La salita sulla cima

Ci sono anche i momenti difficili: «A volte mi chiedo perché il buon Dio abbia scelto proprio me. Mi rispondo che l'ha fatto perché sono una ragazza forte che sa reagire». Eccome se sa farlo. Sempre nel 2015 Milena compie un'impresa incredibile. «Un giorno la mia amica Luisa mi chiede di salire sul Gran Paradiso con lei. Mi sembrava impossibile ma poi ho iniziato a crederci e abbiamo organizzato una piccola squadra. C'era anche mio zio. Non è stato facile. Sono caduta diverse volte, ma mi sono sempre rialzata. E infine sono arrivata alla statua della Madonna del Gran Paradiso, a 4.061 metri. Mi batteva forte il cuore. Sono stata tanto fiera di me».

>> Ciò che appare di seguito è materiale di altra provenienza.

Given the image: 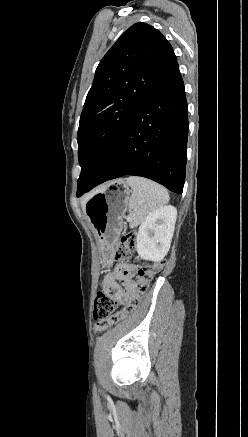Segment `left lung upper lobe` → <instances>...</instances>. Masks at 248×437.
I'll use <instances>...</instances> for the list:
<instances>
[{
	"label": "left lung upper lobe",
	"mask_w": 248,
	"mask_h": 437,
	"mask_svg": "<svg viewBox=\"0 0 248 437\" xmlns=\"http://www.w3.org/2000/svg\"><path fill=\"white\" fill-rule=\"evenodd\" d=\"M176 62L166 38L143 22L128 28L100 61L79 122L77 196L101 173L131 116Z\"/></svg>",
	"instance_id": "1"
}]
</instances>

Nel 2017 Milena è stata insignita del titolo di Cavaliere dell'Ordine al Merito della Repubblica Italiana, un riconoscimento assegnato ai cittadini che si distinguono per atti di eroismo e impegno civile. Il motivo dell'onorificenza consegnata direttamente dalle mani del Presidente Sergio Mattarella è stato quello di rappresentare un "encomiabile esempio di forza di volontà". Milena sa di avere una "fibra" unica, ma non perde occasione per spronare tutti a vivere con pienezza e consapevolezza. «La montagna è oro e ti insegna tanto. Stando a contatto con la natura ho imparato a guardare l'esistenza mettendo a fuoco i veri valori della vita: la salute, il lavoro, la famiglia, le amicizie. Smettiamola di lamentarci per cose banali e inutili, di piangerci addosso. Bisogna spegnere la luce sulle cose brutte e accendere i riflettori sulle quelle che fanno stare bene». Se è vero che vent'anni fa il fulmine ha cambiato i piani di Milena, non c'è dubbio su chi dei due alla fine abbia vinto.